After extraction, anchors go through cleanup:
- Delta filtering removes isolated anchors with no nearby vertical support (items that happen to share an X position by coincidence)
- Intercept filtering removes anchors that would split content that should stay together
Step 3: Snap Classification
Each text item gets classified by which anchor it belongs to:
When an item matches multiple anchors (e.g., both left and right), LiteParse resolves the conflict by picking the anchor shared by the most items. Ties break in priority order: left > right > center.
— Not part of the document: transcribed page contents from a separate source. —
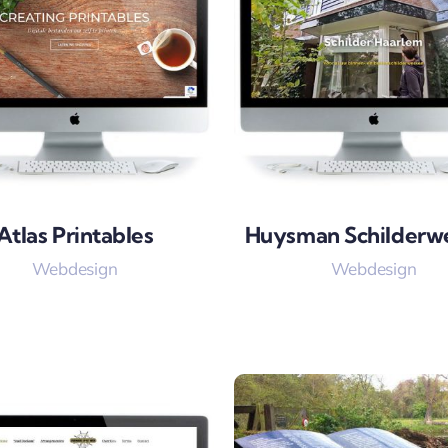
Atlas Printables
Huysman Schilderw
Webdesign
Webdesign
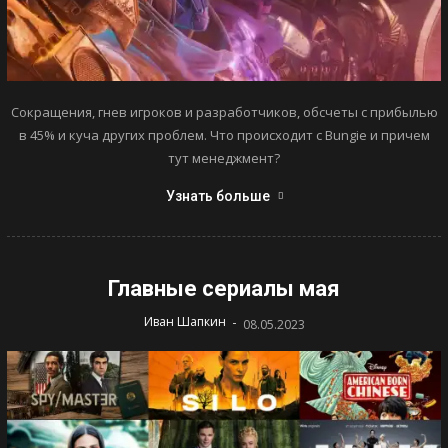
Сокращения, гнев игроков и разработчиков, обсчеты с прибылью
в 45% и куча других проблем. Что происходит с Bungie и причем
тут менеджмент?
Узнать больше
Главные сериалы мая
-
Иван Шапкин
08.05.2023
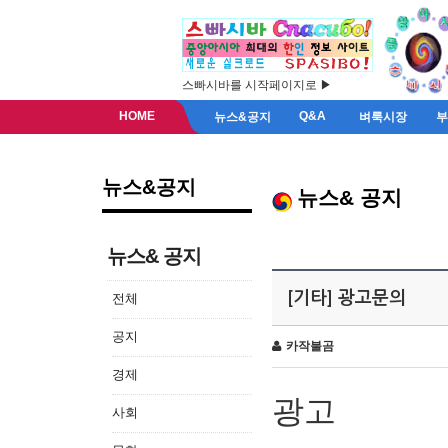
스빠시바를 시작페이지로 ▶
HOME
Q&A
뉴스&공지
벼룩시장
뉴스&공지
뉴스& 공지
뉴스& 공지
[기타] 광고문의
전체
공지
카작불곰
경제
광고
사회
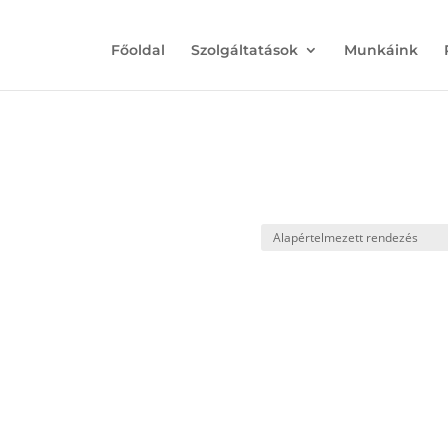
Főoldal
Szolgáltatások
Munkáink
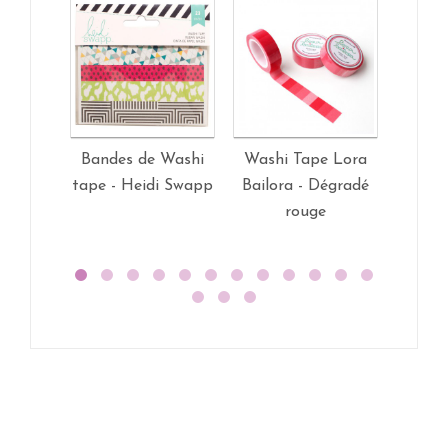
Bandes de Washi
Washi Tape Lora
Washi
tape - Heidi Swapp
Bailora - Dégradé
Bailo
rouge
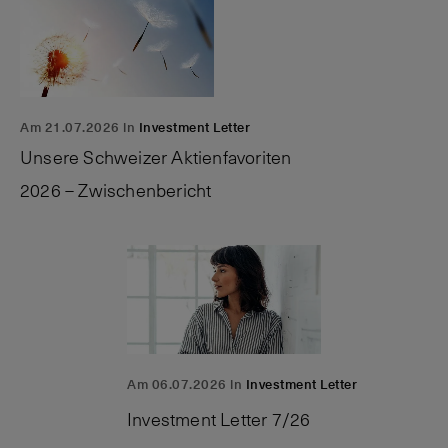
Am 21.07.2026 in
Investment Letter
Unsere Schweizer Aktienfavoriten
2026 – Zwischenbericht
Am 06.07.2026 in
Investment Letter
Investment Letter 7/26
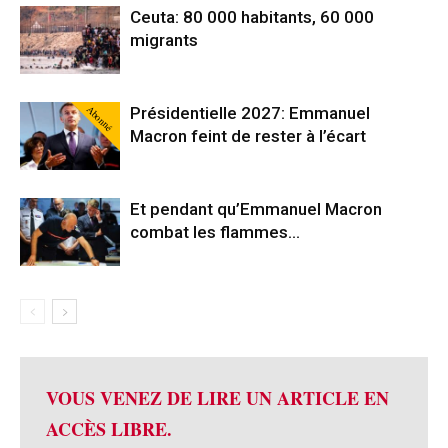
Ceuta: 80 000 habitants, 60 000
migrants
Abonné
Présidentielle 2027: Emmanuel
Macron feint de rester à l’écart
Et pendant qu’Emmanuel Macron
combat les flammes…
VOUS VENEZ DE LIRE UN ARTICLE EN
ACCÈS LIBRE.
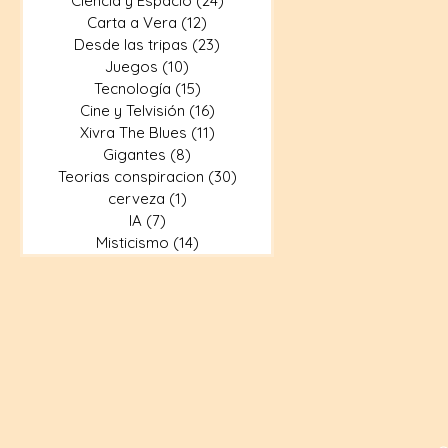
Ciencia y Espacio
(24)
24 entradas
Carta a Vera
(12)
12 entradas
Desde las tripas
(23)
23 entradas
Juegos
(10)
10 entradas
Tecnología
(15)
15 entradas
Cine y Telvisión
(16)
16 entradas
Xivra The Blues
(11)
11 entradas
Gigantes
(8)
8 entradas
Teorias conspiracion
(30)
30 entradas
cerveza
(1)
1 entrada
IA
(7)
7 entradas
Misticismo
(14)
14 entradas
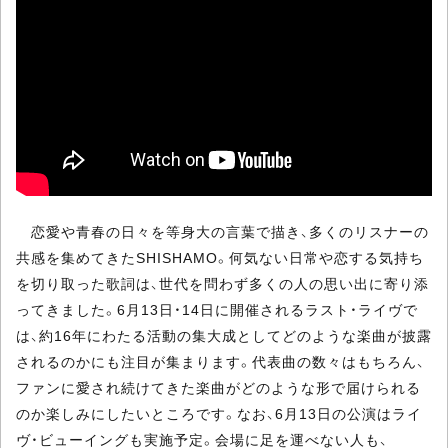
恋愛や青春の日々を等身大の言葉で描き、多くのリスナーの
共感を集めてきたSHISHAMO。何気ない日常や恋する気持ち
を切り取った歌詞は、世代を問わず多くの人の思い出に寄り添
ってきました。6月13日・14日に開催されるラスト・ライヴで
は、約16年にわたる活動の集大成としてどのような楽曲が披露
されるのかにも注目が集まります。代表曲の数々はもちろん、
ファンに愛され続けてきた楽曲がどのような形で届けられる
のか楽しみにしたいところです。なお、6月13日の公演はライ
ヴ・ビューイングも実施予定。会場に足を運べない人も、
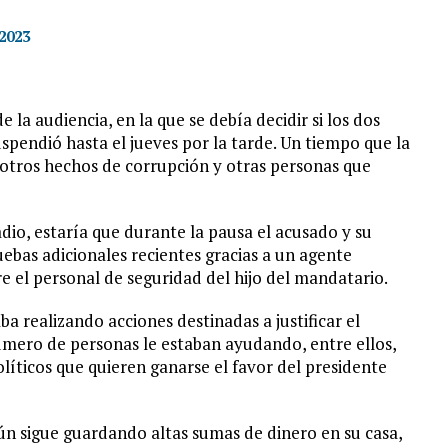
2023
la audiencia, en la que se debía decidir si los dos
spendió hasta el jueves por la tarde. Un tiempo que la
 otros hechos de corrupción y otras personas que
dio, estaría que durante la pausa el acusado y su
uebas adicionales recientes gracias a un agente
re el personal de seguridad del hijo del mandatario.
ba realizando acciones destinadas a justificar el
mero de personas le estaban ayudando, entre ellos,
políticos que quieren ganarse el favor del presidente
n sigue guardando altas sumas de dinero en su casa,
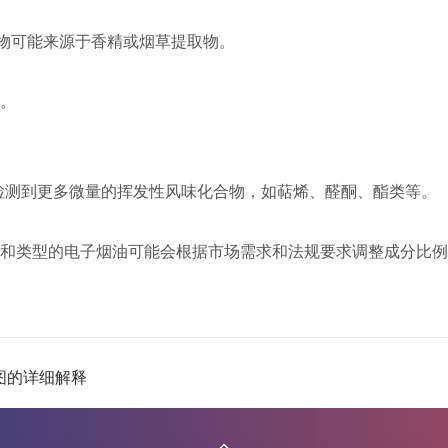
合物可能来源于香精或烟草提取物。
。
检测到更多微量的挥发性风味化合物，如萜烯、醛酮、酯类等。
和类型的电子烟油可能会根据市场需求和法规要求调整成分比例
谱图的详细解释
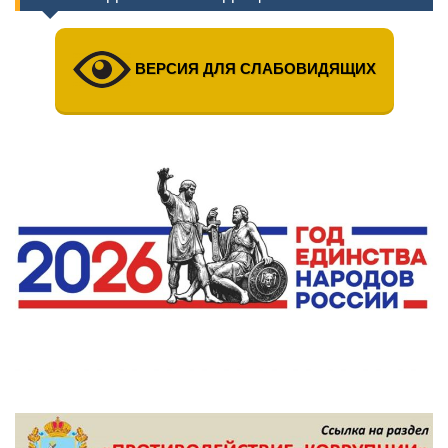
ВЕРСИЯ ДЛЯ СЛАБОВИДЯЩИХ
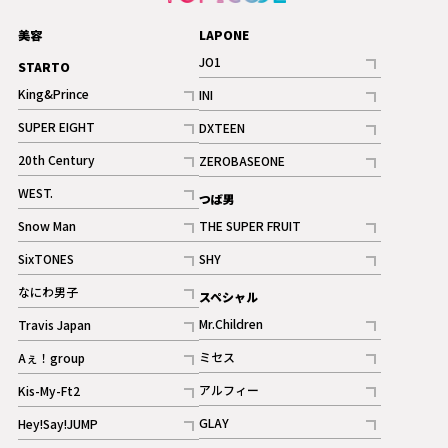
美容
LAPONE
JO1
STARTO
記事
King&Prince
INI
ギャラリー
記事
記事
SUPER EIGHT
DXTEEN
ギャラリー
記事
記事
20th Century
ZEROBASEONE
ギャラリー
記事
記事
WEST.
つば男
記事
Snow Man
THE SUPER FRUIT
記事
記事
SixTONES
SHY
ギャラリー
ギャラリー
記事
記事
なにわ男子
スペシャル
ギャラリー
記事
Mr.Children
Travis Japan
記事
記事
ミセス
Aぇ！group
記事
記事
アルフィー
Kis-My-Ft2
記事
記事
GLAY
Hey!Say!JUMP
ギャラリー
記事
記事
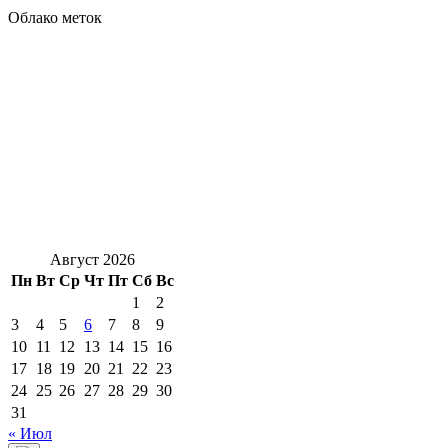
Облако меток
Август 2026
Пн
Вт
Ср
Чт
Пт
Сб
Вс
1
2
3
4
5
6
7
8
9
10
11
12
13
14
15
16
17
18
19
20
21
22
23
24
25
26
27
28
29
30
31
« Июл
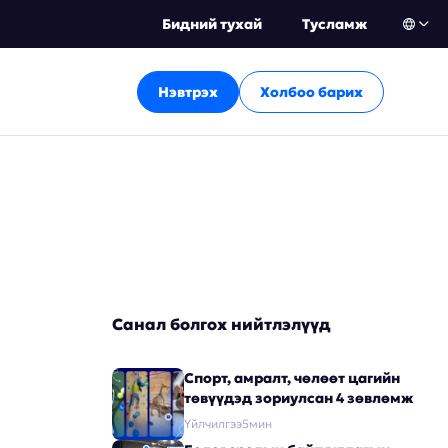
Бидний тухай
Тусламж
Нэвтрэх
Холбоо барих
Санал болгох нийтлэлүүд
Спорт, амралт, чөлөөт цагийн
төвүүдэд зориулсан 4 зөвлөмж
Үйлчилгээ
5
мин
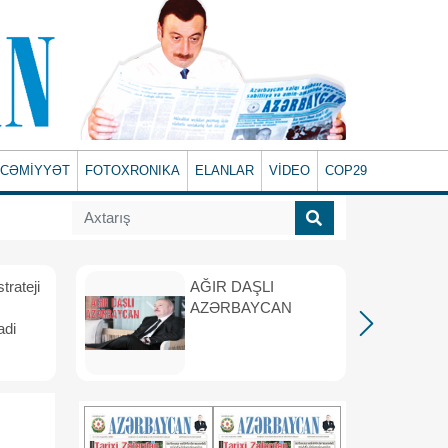
CƏMİYYƏT
FOTOXRONIKA
ELANLAR
VİDEO
COP29
rateji
AĞIR DAŞLI
AZƏRBAYCAN
adi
Step 4: The Flowing Text Escape Hatch
Before grid projection runs, LiteParse checks whether a block of text is actually just a flowing paragraph. Grid projection is designed for structured content (tables, multi-column layouts, aligned data), and applying it to paragraphs can produce artifacts -- extra whitespace, word fusion, or broken line wrapping.
The detection is a simple heuristic: if a block has few anchors (<=4 total) and most lines span more than half the page width, it's flowing text. These blocks get rendered with simple space-based joining instead of grid projection.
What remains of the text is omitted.